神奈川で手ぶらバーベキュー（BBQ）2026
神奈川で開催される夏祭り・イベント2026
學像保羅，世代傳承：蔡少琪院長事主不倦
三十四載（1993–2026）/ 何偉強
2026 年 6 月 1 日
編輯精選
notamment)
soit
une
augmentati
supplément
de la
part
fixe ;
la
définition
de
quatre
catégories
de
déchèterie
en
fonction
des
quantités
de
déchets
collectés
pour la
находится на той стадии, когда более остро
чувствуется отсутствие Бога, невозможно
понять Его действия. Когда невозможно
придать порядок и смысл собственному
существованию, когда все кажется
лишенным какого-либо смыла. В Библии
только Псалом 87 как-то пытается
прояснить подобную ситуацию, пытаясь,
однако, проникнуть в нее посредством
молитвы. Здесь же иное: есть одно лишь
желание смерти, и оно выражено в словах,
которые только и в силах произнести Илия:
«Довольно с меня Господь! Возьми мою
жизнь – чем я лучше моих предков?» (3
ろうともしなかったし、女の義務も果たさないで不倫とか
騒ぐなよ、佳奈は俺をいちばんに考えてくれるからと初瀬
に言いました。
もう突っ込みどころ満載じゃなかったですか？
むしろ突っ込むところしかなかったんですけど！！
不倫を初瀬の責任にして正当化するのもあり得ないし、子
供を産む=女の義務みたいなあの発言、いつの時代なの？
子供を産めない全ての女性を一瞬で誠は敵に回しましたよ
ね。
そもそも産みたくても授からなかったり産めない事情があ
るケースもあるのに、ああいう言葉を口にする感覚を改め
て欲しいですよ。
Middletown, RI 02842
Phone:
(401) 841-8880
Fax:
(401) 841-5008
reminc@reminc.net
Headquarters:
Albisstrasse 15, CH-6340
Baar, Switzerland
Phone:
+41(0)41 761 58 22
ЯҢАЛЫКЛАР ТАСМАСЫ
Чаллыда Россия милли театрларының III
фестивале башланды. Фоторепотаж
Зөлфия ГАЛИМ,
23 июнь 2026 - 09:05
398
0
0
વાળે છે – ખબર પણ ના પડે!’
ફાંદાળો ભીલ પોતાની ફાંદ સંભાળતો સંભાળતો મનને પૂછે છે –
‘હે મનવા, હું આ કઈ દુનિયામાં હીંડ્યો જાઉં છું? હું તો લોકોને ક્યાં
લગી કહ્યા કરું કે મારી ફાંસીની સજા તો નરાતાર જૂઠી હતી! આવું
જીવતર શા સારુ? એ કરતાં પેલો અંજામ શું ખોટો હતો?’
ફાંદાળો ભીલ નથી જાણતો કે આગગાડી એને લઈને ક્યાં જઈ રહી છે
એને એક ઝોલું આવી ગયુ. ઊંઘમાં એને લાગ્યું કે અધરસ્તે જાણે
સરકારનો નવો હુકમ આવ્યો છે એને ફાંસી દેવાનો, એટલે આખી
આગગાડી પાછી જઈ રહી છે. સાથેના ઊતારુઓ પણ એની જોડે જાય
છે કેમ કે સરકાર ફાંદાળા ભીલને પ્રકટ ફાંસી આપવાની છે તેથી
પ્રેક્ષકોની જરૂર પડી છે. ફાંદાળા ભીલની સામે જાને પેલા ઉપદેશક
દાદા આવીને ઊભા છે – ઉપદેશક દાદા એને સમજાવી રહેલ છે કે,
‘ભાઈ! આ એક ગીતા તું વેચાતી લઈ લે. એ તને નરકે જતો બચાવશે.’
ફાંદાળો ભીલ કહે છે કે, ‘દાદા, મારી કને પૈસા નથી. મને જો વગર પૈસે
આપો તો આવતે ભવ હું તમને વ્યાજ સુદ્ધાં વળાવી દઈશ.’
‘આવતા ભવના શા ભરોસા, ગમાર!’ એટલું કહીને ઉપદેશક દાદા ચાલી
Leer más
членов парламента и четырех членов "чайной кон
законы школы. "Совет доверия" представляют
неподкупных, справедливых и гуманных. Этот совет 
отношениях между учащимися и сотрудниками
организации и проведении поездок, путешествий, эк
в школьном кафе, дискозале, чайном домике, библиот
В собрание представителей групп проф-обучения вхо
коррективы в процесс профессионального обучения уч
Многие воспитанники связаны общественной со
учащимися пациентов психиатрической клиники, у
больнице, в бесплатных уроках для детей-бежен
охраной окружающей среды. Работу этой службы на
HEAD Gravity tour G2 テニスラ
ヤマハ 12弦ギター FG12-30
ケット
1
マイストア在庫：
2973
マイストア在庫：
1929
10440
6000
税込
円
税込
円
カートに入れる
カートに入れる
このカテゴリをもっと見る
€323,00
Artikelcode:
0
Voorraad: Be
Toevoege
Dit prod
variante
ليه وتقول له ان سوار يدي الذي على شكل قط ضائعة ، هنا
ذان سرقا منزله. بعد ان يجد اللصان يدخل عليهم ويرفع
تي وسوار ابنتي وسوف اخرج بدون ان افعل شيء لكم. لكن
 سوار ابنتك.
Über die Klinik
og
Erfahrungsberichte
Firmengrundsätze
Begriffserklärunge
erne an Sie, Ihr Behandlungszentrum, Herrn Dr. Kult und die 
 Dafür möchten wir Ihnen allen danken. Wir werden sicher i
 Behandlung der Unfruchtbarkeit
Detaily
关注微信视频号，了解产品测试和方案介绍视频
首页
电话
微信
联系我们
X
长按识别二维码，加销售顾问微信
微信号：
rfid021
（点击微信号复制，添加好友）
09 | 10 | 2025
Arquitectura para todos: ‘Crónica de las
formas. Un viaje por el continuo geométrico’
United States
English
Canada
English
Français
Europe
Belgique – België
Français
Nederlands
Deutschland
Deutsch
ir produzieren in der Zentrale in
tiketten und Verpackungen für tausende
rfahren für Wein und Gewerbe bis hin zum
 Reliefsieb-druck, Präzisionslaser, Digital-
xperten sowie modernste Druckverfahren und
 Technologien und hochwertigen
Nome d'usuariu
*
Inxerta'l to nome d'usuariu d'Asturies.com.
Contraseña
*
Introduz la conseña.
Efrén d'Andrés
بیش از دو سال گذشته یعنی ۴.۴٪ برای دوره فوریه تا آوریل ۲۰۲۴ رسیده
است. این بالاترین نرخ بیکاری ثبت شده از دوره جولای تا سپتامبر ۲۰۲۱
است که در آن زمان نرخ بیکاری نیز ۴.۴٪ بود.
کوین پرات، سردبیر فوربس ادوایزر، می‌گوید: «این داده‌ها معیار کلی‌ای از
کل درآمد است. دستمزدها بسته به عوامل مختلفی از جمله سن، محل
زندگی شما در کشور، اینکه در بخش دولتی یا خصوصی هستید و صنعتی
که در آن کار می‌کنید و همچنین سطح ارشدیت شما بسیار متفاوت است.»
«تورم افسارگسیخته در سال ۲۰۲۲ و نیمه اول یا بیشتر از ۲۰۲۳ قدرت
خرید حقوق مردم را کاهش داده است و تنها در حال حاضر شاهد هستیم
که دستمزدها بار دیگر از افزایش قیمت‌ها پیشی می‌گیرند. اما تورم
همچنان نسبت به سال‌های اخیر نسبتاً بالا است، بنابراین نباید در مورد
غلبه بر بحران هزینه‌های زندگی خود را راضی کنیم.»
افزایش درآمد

**Exercise**: Of the lines in the data, report each one containing the string "обучения".

**Output for this task**:
В собрание представителей групп проф-обучения вхо
коррективы в процесс профессионального обучения уч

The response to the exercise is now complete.